== REQUIRED WORK ==
Report back every line in the data that includes the string "πληρωμής".

== RECORDS SHOWN ==
----
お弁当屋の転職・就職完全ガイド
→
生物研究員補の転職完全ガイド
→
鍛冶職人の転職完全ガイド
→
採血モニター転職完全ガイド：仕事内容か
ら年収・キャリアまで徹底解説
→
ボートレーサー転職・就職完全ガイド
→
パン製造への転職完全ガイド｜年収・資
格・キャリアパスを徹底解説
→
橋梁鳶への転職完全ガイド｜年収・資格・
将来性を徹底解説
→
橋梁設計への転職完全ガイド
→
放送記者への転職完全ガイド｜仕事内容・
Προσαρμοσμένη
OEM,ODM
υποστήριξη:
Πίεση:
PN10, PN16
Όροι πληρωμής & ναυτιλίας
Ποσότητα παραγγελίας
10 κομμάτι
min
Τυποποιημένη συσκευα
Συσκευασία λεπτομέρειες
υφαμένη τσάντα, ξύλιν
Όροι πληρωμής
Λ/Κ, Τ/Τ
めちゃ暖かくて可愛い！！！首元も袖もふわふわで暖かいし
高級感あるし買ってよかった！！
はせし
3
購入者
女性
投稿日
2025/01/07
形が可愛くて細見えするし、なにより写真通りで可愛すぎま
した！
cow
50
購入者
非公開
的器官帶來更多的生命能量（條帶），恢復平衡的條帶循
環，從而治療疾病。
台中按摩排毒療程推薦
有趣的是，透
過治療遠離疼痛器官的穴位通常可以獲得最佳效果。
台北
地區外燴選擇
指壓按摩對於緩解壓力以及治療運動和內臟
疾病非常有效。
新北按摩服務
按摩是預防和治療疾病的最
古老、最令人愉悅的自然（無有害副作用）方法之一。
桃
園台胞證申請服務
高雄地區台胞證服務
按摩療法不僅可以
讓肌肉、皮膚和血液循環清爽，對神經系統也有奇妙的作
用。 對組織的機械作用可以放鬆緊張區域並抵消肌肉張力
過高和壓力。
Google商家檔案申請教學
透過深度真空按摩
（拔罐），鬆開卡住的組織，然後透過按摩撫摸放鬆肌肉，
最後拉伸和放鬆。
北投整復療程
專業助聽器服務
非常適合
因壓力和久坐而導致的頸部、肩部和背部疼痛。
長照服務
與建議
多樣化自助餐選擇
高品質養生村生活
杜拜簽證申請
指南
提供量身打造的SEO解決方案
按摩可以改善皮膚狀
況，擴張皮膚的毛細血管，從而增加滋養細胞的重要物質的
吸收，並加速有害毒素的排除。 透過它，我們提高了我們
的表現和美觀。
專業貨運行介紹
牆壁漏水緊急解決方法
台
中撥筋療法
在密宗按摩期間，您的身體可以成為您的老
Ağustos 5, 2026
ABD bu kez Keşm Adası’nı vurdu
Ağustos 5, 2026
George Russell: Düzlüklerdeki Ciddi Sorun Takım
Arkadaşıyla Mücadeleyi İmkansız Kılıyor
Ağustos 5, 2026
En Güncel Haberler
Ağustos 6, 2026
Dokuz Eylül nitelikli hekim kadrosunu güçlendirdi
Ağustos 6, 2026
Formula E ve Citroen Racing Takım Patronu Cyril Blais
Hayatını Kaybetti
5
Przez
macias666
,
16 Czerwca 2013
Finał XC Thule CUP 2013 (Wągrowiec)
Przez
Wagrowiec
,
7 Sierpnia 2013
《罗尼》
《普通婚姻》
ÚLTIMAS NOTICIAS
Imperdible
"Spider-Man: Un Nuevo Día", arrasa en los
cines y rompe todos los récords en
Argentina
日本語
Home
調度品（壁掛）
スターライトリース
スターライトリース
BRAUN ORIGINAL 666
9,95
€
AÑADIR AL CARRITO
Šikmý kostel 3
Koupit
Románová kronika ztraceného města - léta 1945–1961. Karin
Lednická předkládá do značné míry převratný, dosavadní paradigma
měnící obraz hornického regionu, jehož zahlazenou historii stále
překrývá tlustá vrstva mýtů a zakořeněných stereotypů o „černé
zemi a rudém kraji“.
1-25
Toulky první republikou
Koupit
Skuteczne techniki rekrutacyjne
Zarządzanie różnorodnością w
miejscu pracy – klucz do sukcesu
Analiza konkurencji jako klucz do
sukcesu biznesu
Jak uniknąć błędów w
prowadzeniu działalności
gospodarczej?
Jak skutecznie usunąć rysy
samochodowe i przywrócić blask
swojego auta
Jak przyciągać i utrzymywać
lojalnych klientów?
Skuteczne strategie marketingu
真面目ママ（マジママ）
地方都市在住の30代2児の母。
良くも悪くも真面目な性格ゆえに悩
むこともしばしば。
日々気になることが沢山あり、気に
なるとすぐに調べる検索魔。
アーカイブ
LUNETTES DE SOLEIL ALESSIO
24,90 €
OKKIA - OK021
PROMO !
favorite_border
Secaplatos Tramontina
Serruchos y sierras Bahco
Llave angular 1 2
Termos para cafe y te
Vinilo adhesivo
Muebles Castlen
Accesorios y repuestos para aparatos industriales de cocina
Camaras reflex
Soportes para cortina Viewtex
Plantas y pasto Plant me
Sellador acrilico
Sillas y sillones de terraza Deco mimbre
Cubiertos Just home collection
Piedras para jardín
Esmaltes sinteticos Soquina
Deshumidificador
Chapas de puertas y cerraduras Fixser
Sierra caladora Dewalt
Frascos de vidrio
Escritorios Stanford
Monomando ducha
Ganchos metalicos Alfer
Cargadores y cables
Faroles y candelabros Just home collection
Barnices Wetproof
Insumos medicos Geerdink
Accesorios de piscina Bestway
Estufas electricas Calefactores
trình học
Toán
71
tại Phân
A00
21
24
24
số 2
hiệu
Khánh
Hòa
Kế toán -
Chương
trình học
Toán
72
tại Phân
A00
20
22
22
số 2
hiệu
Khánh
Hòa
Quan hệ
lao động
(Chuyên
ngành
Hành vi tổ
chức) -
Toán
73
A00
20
----
== RESPONSE TO THE TASK ==
Όροι πληρωμής & ναυτιλίας
Όροι πληρωμής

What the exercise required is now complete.